Problem to work on: A copy is needed of each line in the records that has the word "sind".

(Saved data entries)
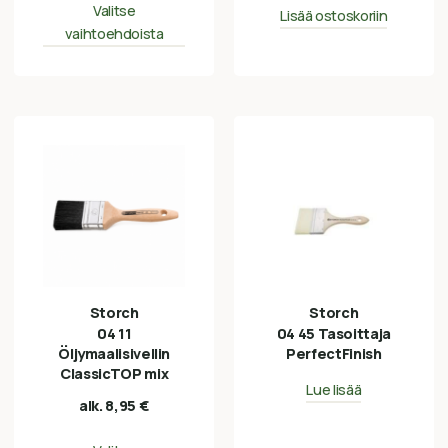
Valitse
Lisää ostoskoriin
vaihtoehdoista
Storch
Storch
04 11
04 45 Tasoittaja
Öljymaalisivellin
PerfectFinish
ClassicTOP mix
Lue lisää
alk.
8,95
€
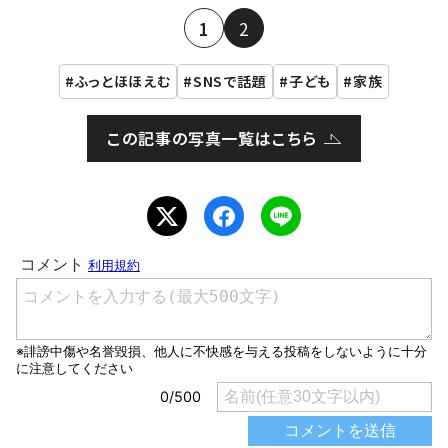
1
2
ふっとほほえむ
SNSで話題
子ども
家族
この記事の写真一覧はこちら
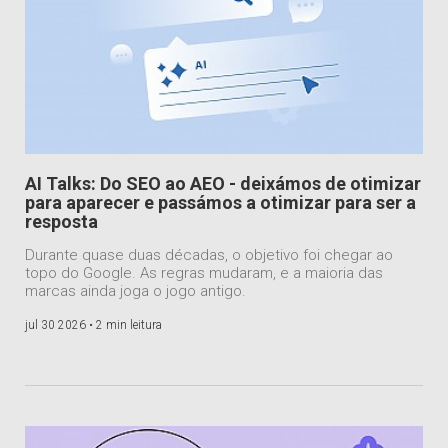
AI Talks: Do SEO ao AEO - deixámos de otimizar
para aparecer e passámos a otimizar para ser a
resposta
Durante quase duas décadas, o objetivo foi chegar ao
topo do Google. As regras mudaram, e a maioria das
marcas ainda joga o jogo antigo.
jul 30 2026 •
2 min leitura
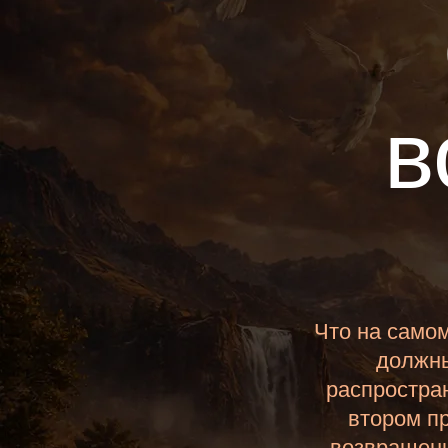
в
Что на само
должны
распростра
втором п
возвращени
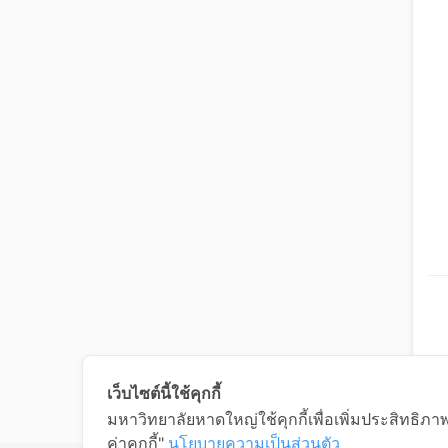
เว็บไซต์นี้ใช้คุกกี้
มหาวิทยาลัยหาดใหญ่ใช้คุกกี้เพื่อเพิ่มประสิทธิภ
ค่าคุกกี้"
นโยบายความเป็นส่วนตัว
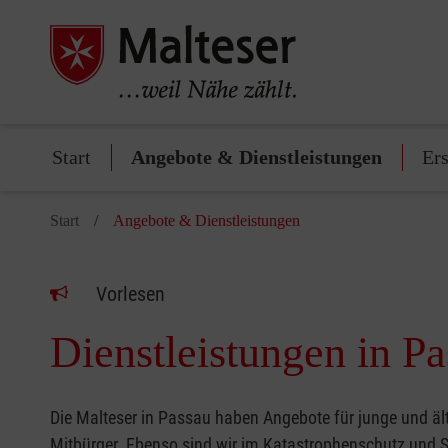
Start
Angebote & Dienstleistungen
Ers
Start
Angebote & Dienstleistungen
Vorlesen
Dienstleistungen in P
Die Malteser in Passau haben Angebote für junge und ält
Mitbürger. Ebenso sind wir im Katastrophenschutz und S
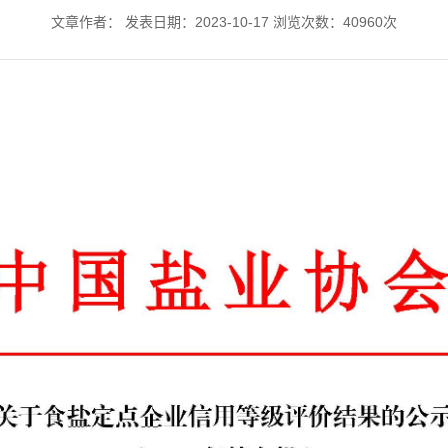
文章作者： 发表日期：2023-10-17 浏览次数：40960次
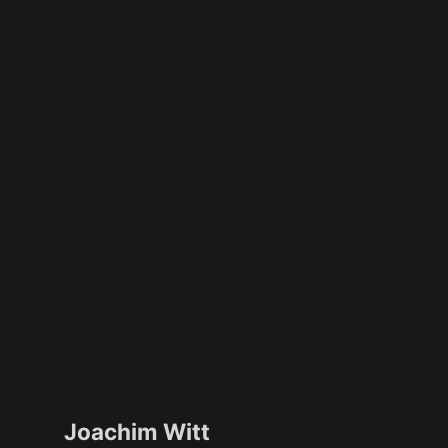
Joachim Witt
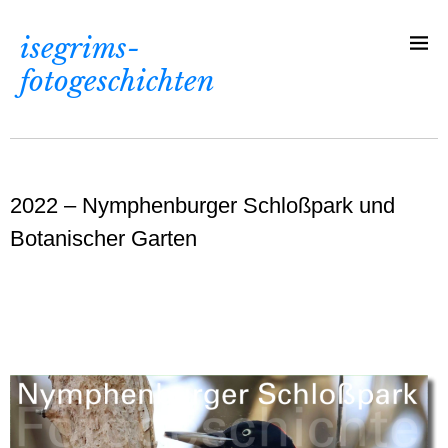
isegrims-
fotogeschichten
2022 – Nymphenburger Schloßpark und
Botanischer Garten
--
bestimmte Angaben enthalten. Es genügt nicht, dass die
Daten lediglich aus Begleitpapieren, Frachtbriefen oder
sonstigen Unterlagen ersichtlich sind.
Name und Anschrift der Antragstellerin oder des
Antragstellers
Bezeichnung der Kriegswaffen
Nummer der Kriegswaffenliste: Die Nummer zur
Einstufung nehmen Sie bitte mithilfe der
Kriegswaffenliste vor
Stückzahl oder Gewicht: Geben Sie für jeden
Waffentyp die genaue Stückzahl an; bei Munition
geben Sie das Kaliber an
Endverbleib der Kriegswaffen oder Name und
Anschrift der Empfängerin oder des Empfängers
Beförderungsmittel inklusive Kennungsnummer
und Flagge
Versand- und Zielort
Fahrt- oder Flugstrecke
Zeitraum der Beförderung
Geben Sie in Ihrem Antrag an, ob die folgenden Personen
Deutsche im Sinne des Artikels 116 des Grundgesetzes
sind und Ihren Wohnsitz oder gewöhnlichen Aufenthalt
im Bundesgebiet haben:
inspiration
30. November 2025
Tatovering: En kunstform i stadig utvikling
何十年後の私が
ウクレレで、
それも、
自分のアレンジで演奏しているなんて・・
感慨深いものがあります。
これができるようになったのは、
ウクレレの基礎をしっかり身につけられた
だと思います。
---
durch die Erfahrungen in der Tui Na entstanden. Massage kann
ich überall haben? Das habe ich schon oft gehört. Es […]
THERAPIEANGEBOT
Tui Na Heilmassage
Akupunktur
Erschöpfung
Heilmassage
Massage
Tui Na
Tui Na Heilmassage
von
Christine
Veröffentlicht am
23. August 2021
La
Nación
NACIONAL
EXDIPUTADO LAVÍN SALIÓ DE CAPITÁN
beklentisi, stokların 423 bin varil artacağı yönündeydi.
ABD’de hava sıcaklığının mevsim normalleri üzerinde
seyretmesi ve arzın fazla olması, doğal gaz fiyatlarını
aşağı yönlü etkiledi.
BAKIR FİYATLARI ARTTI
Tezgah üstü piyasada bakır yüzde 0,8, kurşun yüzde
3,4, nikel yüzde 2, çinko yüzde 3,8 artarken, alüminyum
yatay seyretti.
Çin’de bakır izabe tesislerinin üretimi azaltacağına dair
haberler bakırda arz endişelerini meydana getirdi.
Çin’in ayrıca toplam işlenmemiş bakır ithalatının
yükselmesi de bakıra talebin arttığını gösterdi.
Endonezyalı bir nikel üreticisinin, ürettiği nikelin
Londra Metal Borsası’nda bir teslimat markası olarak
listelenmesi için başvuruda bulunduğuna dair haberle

Finished exercise:
Mitbürger. Ebenso sind wir im Katastrophenschutz und S
sonstigen Unterlagen ersichtlich sind.
sind und Ihren Wohnsitz oder gewöhnlichen Aufenthalt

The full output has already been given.